• U.S.

MANPOWER: The Deserters

2 minute read
TIME

A new great migration was on in the U.S. last week. Thousands of workers were deserting their war jobs on the West Coast and swarming East toward peace jobs. The planemakers and shipbuilders, heading back to towns and farms, were a prime evidence of the American feeling that one war is nearly over.

By last week the swelling migration had become a prime problem for the War Manpower Commission. For several months Los Angeles has been losing an estimated 7,000 workers a month; San Francisco, 4,000; Portland and Seattle, 15,500.

In Washington, William Haber, WMC’s swarthy, workmanlike assistant executive director, summed up: “The workers begin to think about the aluminum factory that’s going to be started in their home town, about the new gas stations, the other factories that are supposedly going into civilian production. They want to get in on the ground floor.”

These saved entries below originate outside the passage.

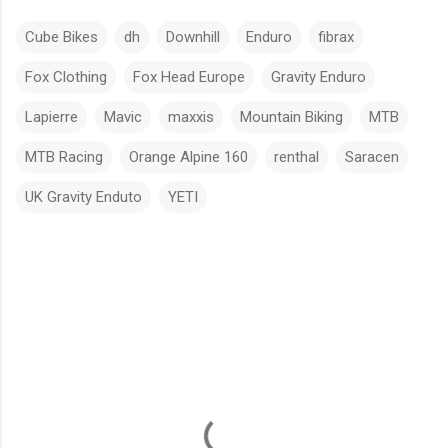
Cube Bikes
dh
Downhill
Enduro
fibrax
Fox Clothing
Fox Head Europe
Gravity Enduro
Lapierre
Mavic
maxxis
Mountain Biking
MTB
MTB Racing
Orange Alpine 160
renthal
Saracen
UK Gravity Enduto
YETI
C
o
m
m
e
n
t
s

But there was still much more work on the West Coast than back home. In Seattle, Boeing needs 4,000 workers. In Portland the Kaiser shipyards need 11,500. In the great Northwest the logging industry needs 7,000.

And when the European war ends and the United Nations’ power shifts to the Pacific, the West Coast needs will be even greater. WMC tightened up on job transfers, made many a migrant sit idle for 60 days after he trekked back from the West. But these were straws on the flood. The desertions went on.